The main objective will be to synthesise the data on strategies for diagnostic assessment, care planning and implementation of interventions with an impact on the quality of life and relief of suffering of the institutionalised older person, that is, on the care process in this context.

2.1.4 Study Design

This review should include primary empirical quantitative studies: cross-section, longitudinal, observational or experimental.

2.1.5 Context

All studies related to diagnostic assessment, care planning or intervention strategies focused on adults aged 60 years or older, with uncontrolled symptoms and/or suffering, only in institutionalised nursing homes, will be included in this review.

2.2 Search Strategy

2.2.1 Data Sources

In the research strategy, the aim is to carry out a broad literature search and the databases to be consulted will be: CINAHL Plus with Full Text, MedicLatina, MEDLINE with Full Text, Academic Search Complete and Psychology and Behavioral Sciences Collection

2.2.2 Search Terms

The research will include the combination of three key concepts according to Medical Subject Headings (MeSH) terms: (“palliative care”) OR (“end of life care”) OR (“palliative nursing”) AND (“long term”) OR (“nursing home”) OR (“residential care”) AND (“person centered care”) OR (“patient centered care”) OR (“client centered care”). The strategy will be adapted according to each database and will be restricted to the period between December 2017 and September 2022, in English, Portuguese, Spanish.

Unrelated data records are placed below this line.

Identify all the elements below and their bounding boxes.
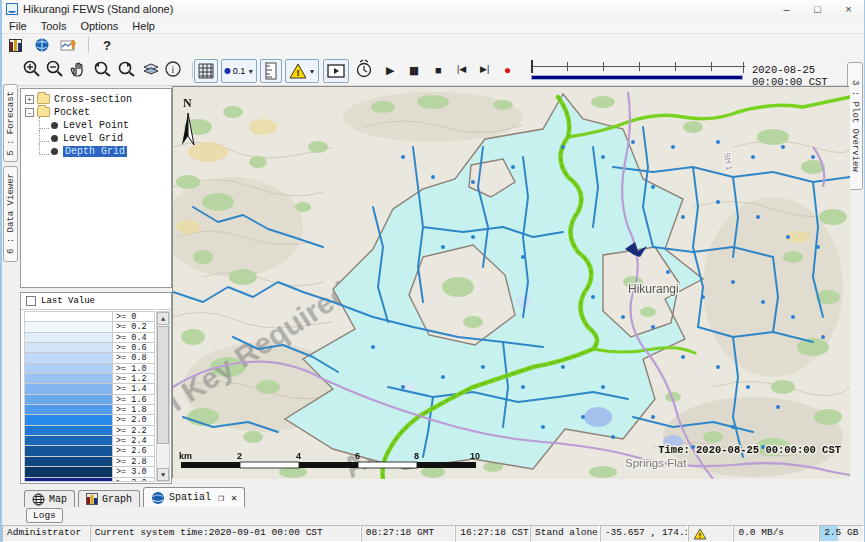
globe-icon[interactable] (34, 37, 50, 53)
scrollbar-thumb[interactable] (157, 326, 169, 444)
zoom-out-icon[interactable] (45, 59, 65, 79)
town-label: Hikurangi (628, 282, 679, 296)
scroll-up-icon[interactable]: ▲ (157, 312, 169, 325)
legend-swatch (25, 405, 113, 414)
svg-text:km: km (179, 451, 192, 461)
collapse-icon[interactable]: - (25, 108, 34, 117)
legend-swatch (25, 457, 113, 466)
menu-options[interactable]: Options (73, 18, 125, 34)
legend-swatch (25, 426, 113, 435)
tree-node-cross-section[interactable]: + Cross-section (25, 93, 171, 105)
time-slider-range (531, 75, 743, 80)
record-button[interactable]: ● (504, 63, 511, 77)
svg-text:N: N (183, 96, 192, 110)
thresholds-dropdown[interactable]: ! ▼ (285, 59, 319, 83)
map-view[interactable]: API Key Required API Key Required (172, 86, 849, 478)
legend-value-label: >= 0 (113, 312, 154, 321)
legend-row: >= 0.4 (25, 333, 154, 343)
legend-row: >= 0.8 (25, 353, 154, 363)
zoom-next-icon[interactable] (116, 59, 138, 79)
bullet-icon (51, 148, 58, 155)
menu-tools[interactable]: Tools (34, 18, 74, 34)
legend-swatch (25, 364, 113, 373)
database-icon[interactable] (8, 37, 24, 53)
tree-guide (39, 143, 49, 155)
svg-text:8: 8 (414, 451, 419, 461)
close-button[interactable]: × (833, 0, 864, 18)
status-bar: Administrator Current system time:2020-0… (2, 525, 864, 542)
tree-node-level-point[interactable]: Level Point (39, 119, 171, 131)
zoom-in-icon[interactable] (22, 59, 42, 79)
tab-close-icon[interactable]: ✕ (231, 492, 237, 504)
scroll-down-icon[interactable]: ▼ (157, 468, 169, 481)
legend-swatch (25, 467, 113, 476)
zoom-previous-icon[interactable] (92, 59, 114, 79)
status-warning-cell[interactable]: ! (688, 525, 734, 542)
status-memory-gauge: 2.5 GB (819, 525, 864, 542)
legend-swatch (25, 333, 113, 342)
time-slider[interactable] (529, 60, 747, 82)
legend-value-label: >= 2.8 (113, 457, 154, 466)
tree-node-pocket[interactable]: - Pocket (25, 106, 171, 118)
minimize-button[interactable]: – (771, 0, 802, 18)
contour-value-dropdown[interactable]: 0.1 ▼ (221, 59, 257, 83)
animation-player-icon[interactable] (323, 59, 349, 83)
legend-value-label: >= 0.2 (113, 322, 154, 331)
scale-ruler-icon[interactable] (260, 59, 282, 83)
tab-graph[interactable]: Graph (78, 490, 140, 507)
wire-globe-icon (32, 493, 45, 506)
legend-swatch (25, 322, 113, 331)
info-icon[interactable]: i (163, 59, 183, 79)
legend-row: >= 0.6 (25, 343, 154, 353)
stop-button[interactable]: ■ (435, 64, 442, 76)
legend-value-label: >= 0.6 (113, 343, 154, 352)
svg-text:6: 6 (355, 451, 360, 461)
play-button[interactable]: ▶ (386, 64, 394, 77)
step-back-button[interactable]: |◀ (457, 64, 466, 74)
svg-text:!: ! (296, 68, 299, 78)
blue-globe-icon (151, 491, 165, 505)
map-toolbar: i 0.1 ▼ ! ▼ ▶ ▮▮ ■ |◀ ▶| ● (2, 56, 864, 86)
tree-node-level-grid[interactable]: Level Grid (39, 132, 171, 144)
tree-node-depth-grid-selected[interactable]: Depth Grid (39, 145, 171, 157)
window-title: Hikurangi FEWS (Stand alone) (23, 3, 173, 15)
map-canvas[interactable]: API Key Required API Key Required (173, 87, 850, 479)
place-label: Springs Flat (625, 457, 687, 469)
tab-spatial[interactable]: Spatial ❐ ✕ (143, 487, 245, 507)
tab-float-icon[interactable]: ❐ (218, 492, 224, 504)
sidebar-tab-forecast[interactable]: 5 : Forecast (3, 84, 18, 162)
folder-icon (37, 107, 50, 117)
folder-icon (37, 94, 50, 104)
menu-help[interactable]: Help (125, 18, 162, 34)
expand-icon[interactable]: + (25, 95, 34, 104)
time-slider-thumb[interactable] (531, 60, 533, 73)
bullet-icon (51, 135, 58, 142)
help-icon[interactable]: ? (103, 38, 111, 53)
logs-button[interactable]: Logs (26, 508, 63, 523)
timeseries-icon[interactable] (60, 37, 78, 53)
legend-row: >= 1.4 (25, 384, 154, 394)
tab-map[interactable]: Map (24, 490, 75, 507)
legend-swatch (25, 374, 113, 383)
status-transfer-rate: 0.0 MB/s (733, 525, 819, 542)
maximize-button[interactable]: □ (802, 0, 833, 18)
grid-display-button[interactable] (194, 59, 218, 83)
last-value-label: Last Value (41, 296, 95, 306)
legend-scrollbar[interactable]: ▲ ▼ (156, 311, 170, 482)
map-time-label: Time: 2020-08-25 00:00:00 CST (658, 444, 841, 456)
legend-row: >= 0.2 (25, 322, 154, 332)
pause-button[interactable]: ▮▮ (409, 64, 417, 77)
timer-icon[interactable] (354, 59, 374, 79)
last-value-checkbox[interactable] (26, 296, 36, 306)
application-window: Hikurangi FEWS (Stand alone) – □ × File … (0, 0, 865, 542)
legend-value-label: >= 1.4 (113, 384, 154, 393)
title-bar: Hikurangi FEWS (Stand alone) – □ × (2, 0, 864, 18)
step-forward-button[interactable]: ▶| (480, 64, 489, 74)
legend-swatch (25, 384, 113, 393)
legend-swatch (25, 415, 113, 424)
legend-value-label: >= 2.2 (113, 426, 154, 435)
layers-icon[interactable] (141, 59, 161, 79)
pan-hand-icon[interactable] (68, 59, 88, 79)
sidebar-tab-data-viewer[interactable]: 6 : Data Viewer (3, 166, 18, 262)
menu-file[interactable]: File (2, 18, 34, 34)
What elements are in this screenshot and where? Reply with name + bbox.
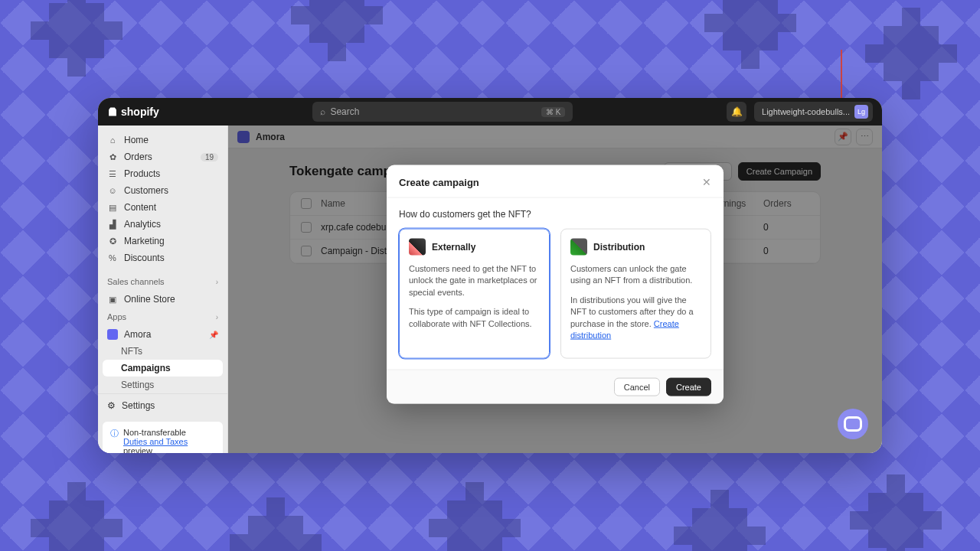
option-desc: In distributions you will give the NFT t… bbox=[570, 294, 701, 341]
modal-close-button[interactable]: ✕ bbox=[702, 176, 711, 188]
create-button[interactable]: Create bbox=[666, 378, 711, 396]
sales-channels-header[interactable]: Sales channels› bbox=[98, 272, 227, 291]
info-icon: ⓘ bbox=[110, 428, 119, 453]
sidebar-item-orders[interactable]: ✿Orders19 bbox=[98, 148, 227, 165]
home-icon: ⌂ bbox=[107, 135, 118, 145]
bell-icon: 🔔 bbox=[731, 106, 743, 117]
sidebar-sub-settings[interactable]: Settings bbox=[98, 377, 227, 393]
option-title: Externally bbox=[432, 242, 475, 253]
store-icon: ▣ bbox=[107, 294, 118, 305]
notifications-button[interactable]: 🔔 bbox=[727, 102, 746, 122]
create-campaign-modal: Create campaign ✕ How do customers get t… bbox=[387, 165, 724, 404]
sidebar-item-products[interactable]: ☰Products bbox=[98, 165, 227, 182]
option-externally[interactable]: Externally Customers need to get the NFT… bbox=[399, 229, 550, 359]
chevron-right-icon: › bbox=[216, 313, 218, 321]
sidebar: ⌂Home✿Orders19☰Products☺Customers▤Conten… bbox=[98, 126, 228, 453]
distribution-icon bbox=[570, 239, 587, 256]
sidebar-item-online-store[interactable]: ▣Online Store bbox=[98, 291, 227, 308]
brand-text: shopify bbox=[121, 106, 159, 118]
analytics-icon: ▟ bbox=[107, 219, 118, 230]
option-title: Distribution bbox=[593, 242, 645, 253]
option-distribution[interactable]: Distribution Customers can unlock the ga… bbox=[560, 229, 711, 359]
pin-icon[interactable]: 📌 bbox=[209, 331, 218, 339]
option-desc: Customers can unlock the gate using an N… bbox=[570, 263, 701, 287]
content-icon: ▤ bbox=[107, 202, 118, 213]
sidebar-item-settings[interactable]: ⚙Settings bbox=[98, 393, 227, 417]
shopify-logo: shopify bbox=[107, 106, 159, 118]
option-desc: This type of campaign is ideal to collab… bbox=[409, 306, 540, 330]
search-input[interactable]: ⌕ Search ⌘ K bbox=[312, 102, 573, 122]
sidebar-item-analytics[interactable]: ▟Analytics bbox=[98, 216, 227, 233]
externally-icon bbox=[409, 239, 426, 256]
cancel-button[interactable]: Cancel bbox=[614, 378, 660, 396]
sidebar-item-content[interactable]: ▤Content bbox=[98, 199, 227, 216]
search-shortcut: ⌘ K bbox=[541, 107, 565, 117]
topbar: shopify ⌕ Search ⌘ K 🔔 Lightweight-codeb… bbox=[98, 98, 882, 126]
sidebar-item-discounts[interactable]: %Discounts bbox=[98, 249, 227, 266]
app-window: shopify ⌕ Search ⌘ K 🔔 Lightweight-codeb… bbox=[98, 98, 882, 453]
modal-question: How do customers get the NFT? bbox=[399, 209, 711, 220]
sidebar-item-home[interactable]: ⌂Home bbox=[98, 132, 227, 148]
apps-header[interactable]: Apps› bbox=[98, 308, 227, 326]
customers-icon: ☺ bbox=[107, 185, 118, 196]
notice-line1: Non-transferable bbox=[123, 428, 215, 437]
chevron-right-icon: › bbox=[216, 278, 218, 286]
gear-icon: ⚙ bbox=[107, 400, 116, 411]
sidebar-notice: ⓘ Non-transferable Duties and Taxes prev… bbox=[103, 422, 223, 453]
sidebar-sub-nfts[interactable]: NFTs bbox=[98, 343, 227, 360]
search-placeholder: Search bbox=[330, 106, 359, 117]
store-menu[interactable]: Lightweight-codebulls... Lg bbox=[754, 102, 873, 122]
orders-badge: 19 bbox=[201, 153, 218, 161]
amora-app-icon bbox=[107, 329, 118, 340]
avatar: Lg bbox=[854, 105, 868, 119]
store-name-text: Lightweight-codebulls... bbox=[762, 107, 850, 116]
main-content: Amora 📌 ⋯ Tokengate campaigns ?Learn mor… bbox=[228, 126, 882, 453]
option-desc: Customers need to get the NFT to unlock … bbox=[409, 263, 540, 298]
sidebar-sub-campaigns[interactable]: Campaigns bbox=[103, 360, 223, 377]
chat-fab[interactable] bbox=[838, 409, 868, 439]
sidebar-item-amora[interactable]: Amora📌 bbox=[98, 326, 227, 343]
close-icon: ✕ bbox=[702, 176, 711, 188]
marketing-icon: ✪ bbox=[107, 236, 118, 246]
orders-icon: ✿ bbox=[107, 152, 118, 162]
products-icon: ☰ bbox=[107, 168, 118, 179]
discounts-icon: % bbox=[107, 253, 118, 263]
search-icon: ⌕ bbox=[320, 106, 325, 117]
sidebar-item-marketing[interactable]: ✪Marketing bbox=[98, 233, 227, 249]
sidebar-item-customers[interactable]: ☺Customers bbox=[98, 182, 227, 199]
notice-link[interactable]: Duties and Taxes bbox=[123, 437, 188, 446]
modal-title: Create campaign bbox=[399, 176, 479, 187]
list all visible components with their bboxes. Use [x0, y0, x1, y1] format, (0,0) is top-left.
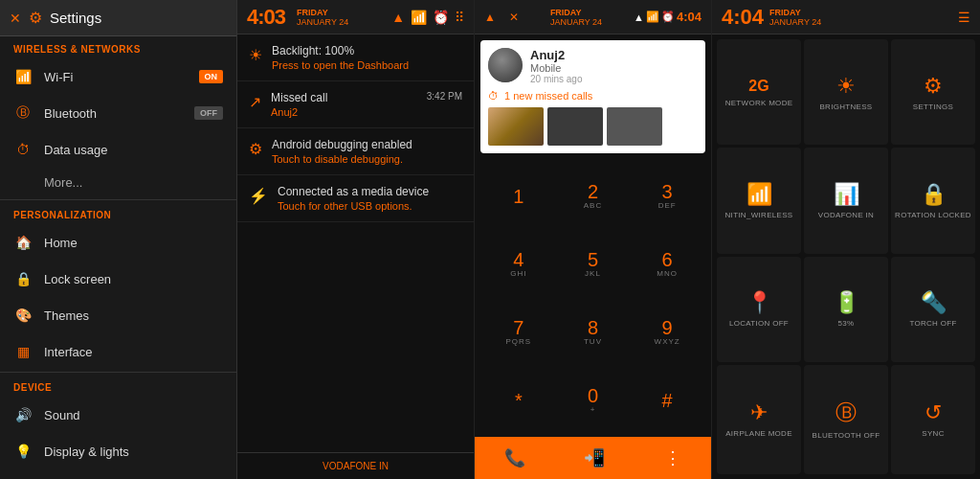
- brightness-label: BRIGHTNESS: [819, 103, 872, 111]
- notif-missed-time: 3:42 PM: [427, 91, 462, 102]
- clock-icon: ⏰: [433, 10, 449, 25]
- dialer-key-9[interactable]: 9 WXYZ: [631, 299, 703, 365]
- themes-label: Themes: [44, 308, 223, 323]
- device-section-header: DEVICE: [0, 375, 236, 397]
- wifi-toggle[interactable]: ON: [199, 70, 224, 83]
- quick-tile-airplane[interactable]: ✈ AIRPLANE MODE: [717, 365, 801, 474]
- quick-tile-network[interactable]: 2G NETWORK MODE: [717, 39, 801, 145]
- sidebar-item-wifi[interactable]: 📶 Wi-Fi ON: [0, 58, 236, 95]
- signal-icon: ▲: [391, 10, 405, 25]
- quick-tile-location[interactable]: 📍 LOCATION OFF: [717, 257, 801, 362]
- sidebar-item-display[interactable]: 💡 Display & lights: [0, 433, 236, 469]
- quick-tile-wifi[interactable]: 📶 NITIN_WIRELESS: [717, 148, 801, 253]
- sidebar-item-bluetooth[interactable]: Ⓑ Bluetooth OFF: [0, 95, 236, 131]
- torch-label: TORCH OFF: [909, 319, 956, 328]
- photo-darker: [607, 107, 662, 146]
- battery-label: 53%: [838, 319, 855, 328]
- quick-date-block: FRIDAY JANUARY 24: [769, 8, 821, 27]
- sidebar-item-interface[interactable]: ▦ Interface: [0, 333, 236, 370]
- quick-date: JANUARY 24: [769, 17, 821, 27]
- phone-close-icon[interactable]: ✕: [509, 11, 519, 24]
- notif-backlight-title: Backlight: 100%: [272, 44, 462, 57]
- usb-icon: ⚡: [249, 187, 268, 205]
- bt-tile-icon: Ⓑ: [835, 399, 857, 427]
- dialer-key-7[interactable]: 7 PQRS: [482, 299, 555, 365]
- settings-gear-icon: ⚙: [29, 9, 42, 27]
- notif-debug-subtitle: Touch to disable debugging.: [272, 153, 462, 165]
- wifi-tile-label: NITIN_WIRELESS: [725, 211, 793, 219]
- sidebar-item-themes[interactable]: 🎨 Themes: [0, 297, 236, 333]
- voicemail-icon[interactable]: 📞: [504, 447, 525, 468]
- notif-usb-subtitle: Touch for other USB options.: [278, 200, 462, 212]
- notifications-panel: 4:03 FRIDAY JANUARY 24 ▲ 📶 ⏰ ⠿ ☀ Backlig…: [237, 0, 475, 479]
- notif-usb-title: Connected as a media device: [278, 185, 462, 198]
- quick-tile-sync[interactable]: ↺ SYNC: [891, 365, 975, 474]
- bluetooth-icon: Ⓑ: [13, 103, 33, 123]
- dialer-key-4[interactable]: 4 GHI: [482, 231, 555, 297]
- section-divider: [0, 199, 236, 200]
- quick-tile-rotation[interactable]: 🔒 ROTATION LOCKED: [891, 148, 975, 253]
- phone-clock-icon: ⏰: [661, 11, 675, 23]
- grid-icon: ⠿: [455, 10, 464, 25]
- quick-day: FRIDAY: [769, 8, 821, 17]
- rotation-icon: 🔒: [921, 182, 947, 207]
- phone-panel: ▲ ✕ FRIDAY JANUARY 24 ▲ 📶 ⏰ 4:04 Anuj2 M…: [475, 0, 712, 479]
- mobile-data-label: VODAFONE IN: [818, 211, 874, 219]
- call-icon[interactable]: 📲: [584, 447, 605, 468]
- dialer-grid: 1 2 ABC 3 DEF 4 GHI 5 JKL 6 MNO 7 PQRS 8: [475, 159, 711, 437]
- phone-signal-icon: ▲: [634, 11, 644, 23]
- notif-item-missed-call[interactable]: ↗ Missed call Anuj2 3:42 PM: [237, 81, 474, 128]
- rotation-label: ROTATION LOCKED: [895, 211, 971, 219]
- notif-missed-name: Anuj2: [271, 106, 417, 118]
- sound-icon: 🔊: [13, 405, 33, 424]
- interface-label: Interface: [44, 345, 223, 359]
- lock-icon: 🔒: [13, 269, 33, 288]
- sidebar-item-sound[interactable]: 🔊 Sound: [0, 397, 236, 433]
- dialer-action-bar: 📞 📲 ⋮: [475, 437, 711, 479]
- wifi-tile-icon: 📶: [746, 182, 772, 207]
- quick-tile-bluetooth[interactable]: Ⓑ BLUETOOTH OFF: [804, 365, 888, 474]
- notif-debug-title: Android debugging enabled: [272, 138, 462, 151]
- dialer-key-0[interactable]: 0 +: [557, 367, 630, 433]
- wifi-icon: 📶: [13, 67, 33, 86]
- network-mode-label: NETWORK MODE: [725, 99, 793, 107]
- dialer-key-8[interactable]: 8 TUV: [557, 299, 630, 365]
- quick-tile-settings[interactable]: ⚙ SETTINGS: [891, 39, 975, 145]
- dialer-key-6[interactable]: 6 MNO: [631, 231, 703, 297]
- dialer-key-1[interactable]: 1: [482, 163, 555, 229]
- sidebar-item-more[interactable]: More...: [0, 168, 236, 197]
- home-icon: 🏠: [13, 233, 33, 252]
- bluetooth-toggle[interactable]: OFF: [194, 106, 223, 120]
- dialer-key-3[interactable]: 3 DEF: [631, 163, 703, 229]
- phone-minimize-icon[interactable]: ▲: [484, 11, 496, 24]
- wifi-label: Wi-Fi: [44, 70, 188, 84]
- backlight-icon: ☀: [249, 46, 262, 64]
- dialer-key-5[interactable]: 5 JKL: [557, 231, 630, 297]
- wireless-section-header: WIRELESS & NETWORKS: [0, 36, 236, 58]
- dialer-key-star[interactable]: *: [482, 367, 555, 433]
- more-options-icon[interactable]: ⋮: [664, 447, 681, 468]
- quick-settings-header: 4:04 FRIDAY JANUARY 24 ☰: [712, 0, 980, 34]
- dialer-key-hash[interactable]: #: [631, 367, 703, 433]
- quick-tile-brightness[interactable]: ☀ BRIGHTNESS: [804, 39, 888, 145]
- wifi-status-icon: 📶: [411, 10, 427, 25]
- display-icon: 💡: [13, 442, 33, 461]
- sidebar-item-lock-screen[interactable]: 🔒 Lock screen: [0, 261, 236, 297]
- notif-item-debug[interactable]: ⚙ Android debugging enabled Touch to dis…: [237, 128, 474, 175]
- mobile-data-icon: 📊: [834, 182, 859, 207]
- quick-tile-mobile-data[interactable]: 📊 VODAFONE IN: [804, 148, 888, 253]
- quick-tile-torch[interactable]: 🔦 TORCH OFF: [891, 257, 975, 362]
- notif-item-backlight[interactable]: ☀ Backlight: 100% Press to open the Dash…: [237, 34, 474, 81]
- settings-close-icon[interactable]: ✕: [10, 11, 21, 26]
- quick-status-icons: ☰: [958, 10, 970, 25]
- missed-calls-indicator: ⏱ 1 new missed calls: [488, 90, 698, 102]
- settings-tile-label: SETTINGS: [913, 103, 953, 111]
- sidebar-item-data-usage[interactable]: ⏱ Data usage: [0, 131, 236, 168]
- debug-icon: ⚙: [249, 140, 262, 158]
- notif-item-usb[interactable]: ⚡ Connected as a media device Touch for …: [237, 175, 474, 222]
- bt-tile-label: BLUETOOTH OFF: [813, 431, 880, 440]
- sidebar-item-home[interactable]: 🏠 Home: [0, 224, 236, 261]
- dialer-key-2[interactable]: 2 ABC: [557, 163, 630, 229]
- quick-tile-battery[interactable]: 🔋 53%: [804, 257, 888, 362]
- sound-label: Sound: [44, 408, 223, 422]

The employed search terms and the search strategy used for each database are specified in the Supplementary Materials.

2.3 Data Collection and Analysis

2.3.1 Selection of Studies

The studies resulting from the search in each database will be exported to Mendeley and duplicates will be removed.

3 Conclusion

Given the change in care that occurs in older adults who live in nursing homes, it has become a priority to identify the models of care that accurately respond to this population regarding palliative care. This kind of identification will allow us to clarify which the needed model components are, making it possible to build indicators centered in the person and its well-being.